■ TASK ■
Without the pictures, set down the records below word for word.

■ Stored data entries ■
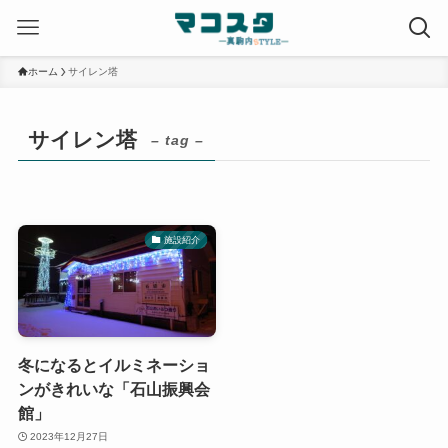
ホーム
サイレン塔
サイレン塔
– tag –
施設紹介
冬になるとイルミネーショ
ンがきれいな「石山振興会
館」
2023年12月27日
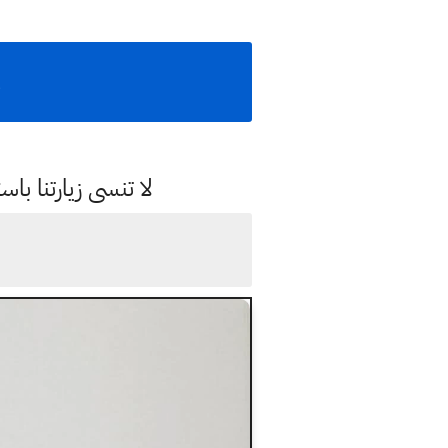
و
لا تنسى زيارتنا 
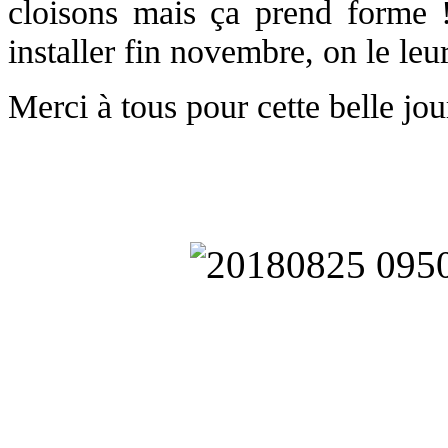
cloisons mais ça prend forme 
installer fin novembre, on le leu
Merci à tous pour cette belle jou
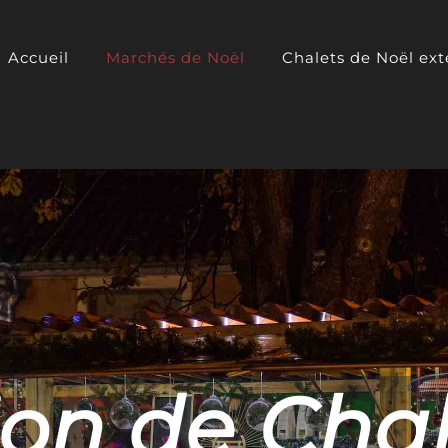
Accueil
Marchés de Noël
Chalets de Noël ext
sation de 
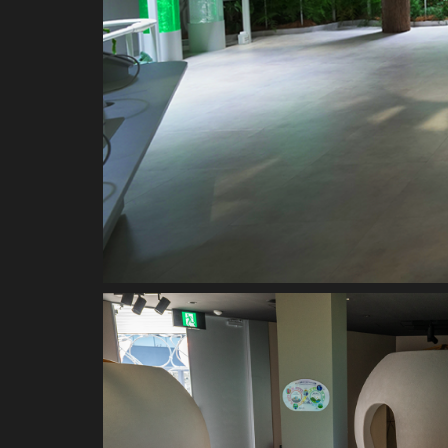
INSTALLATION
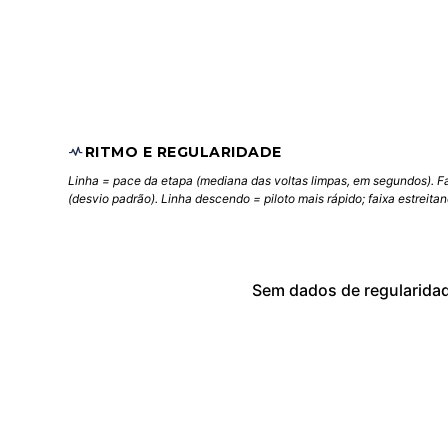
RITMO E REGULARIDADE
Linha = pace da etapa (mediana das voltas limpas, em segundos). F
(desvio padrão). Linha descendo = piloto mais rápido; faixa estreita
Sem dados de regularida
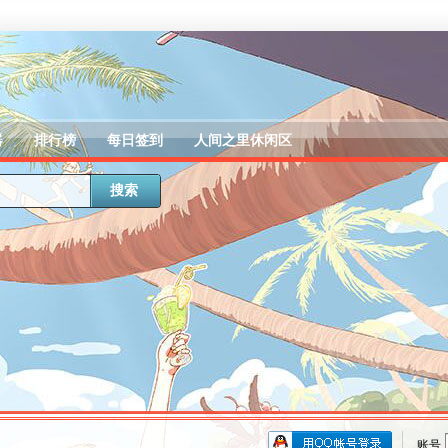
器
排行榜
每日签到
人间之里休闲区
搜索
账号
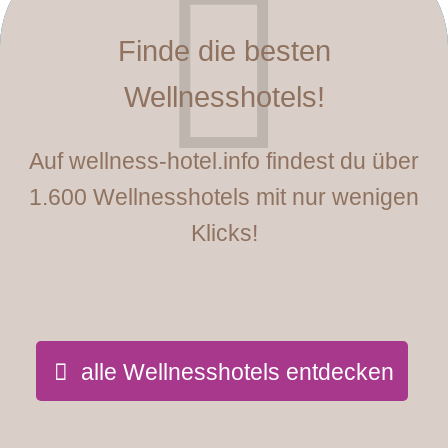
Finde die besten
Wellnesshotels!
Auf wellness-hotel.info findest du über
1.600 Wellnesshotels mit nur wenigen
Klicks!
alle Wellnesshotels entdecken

■ RESULT OF THIS TASK ■
ホーム
サイレン塔
サイレン塔
– tag –
施設紹介
冬になるとイルミネーショ
ンがきれいな「石山振興会
館」
2023年12月27日
و
لا تنسى زيارتنا 
cloisons mais ça prend forme 
installer fin novembre, on le leu
Merci à tous pour cette belle jou
Accueil
Marchés de Noël
Chalets de Noël ext
sation de 
INSTALLATION
RITMO E REGULARIDADE
Linha = pace da etapa (mediana das voltas limpas, em segundos). F
(desvio padrão). Linha descendo = piloto mais rápido; faixa estreita
Sem dados de regularida
器
排行榜
每日签到
人间之里休闲区
搜索
账号
Finde die besten
Wellnesshotels!
Auf wellness-hotel.info findest du über
1.600 Wellnesshotels mit nur wenigen
Klicks!
alle Wellnesshotels entdecken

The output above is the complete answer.